My husband woke up and walked outside. He was still intoxicated, combative and still angry at me and my son for not moving fast enough. Honestly, I don’t know what he was angry about. He was drunk. As he held the door open and the wind grabbed it, ripping it open and breaking its hinges. At this point, both dogs seized the opportunity, bolted out of the door and took off down the street!
He was hell bent on leaving them out in the storm and I couldn’t argue with him in his current state. He came back inside, sat in his chair and went back to sleep.
The dogs eventually returned, but were banished from the house and put in the garage.

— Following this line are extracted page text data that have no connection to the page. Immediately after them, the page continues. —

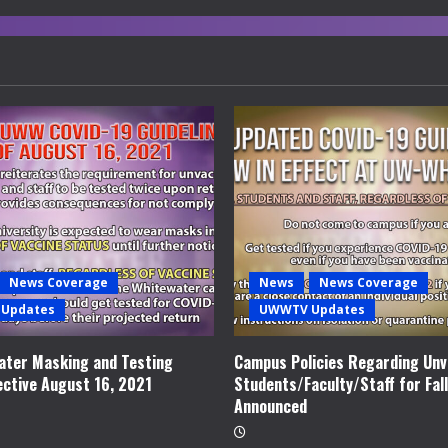
News Coverage
News
News Coverage
Updates
UWWTV Updates
ter Masking and Testing
Campus Policies Regarding Unv
ective August 16, 2021
Students/Faculty/Staff for Fal
Announced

As the winds subsided, he got up. He was still angry and made a few hateful comments towards me. I just sat alone and said nothing. I was tired, sad, afraid and had no will remaining. A warrior defeated. He put on his shoes, chugged another beer and announced he was leaving to go to the shop.
Terror consumed me! This wasn’t a work day. The winds were still blowing as we were in a hurricane. I begged him not to go….but he said some hurtful words and left.
I was devastated! I cried. I walked around the dark and silent house lost, alone and scared as hell! I was pacing, full of worry for the unknown.
About 10 min later, he returned home, stricken with panic. He said ‘you’ve got to come with me! It’s BAD’…so I did.
Yes he was driving. Yes he was still intoxicated. Yes the winds were still blowing. But somehow, this left me feeling safer than being alone in the house and him driving around alone.
The apocalyptic aftermath was devastating.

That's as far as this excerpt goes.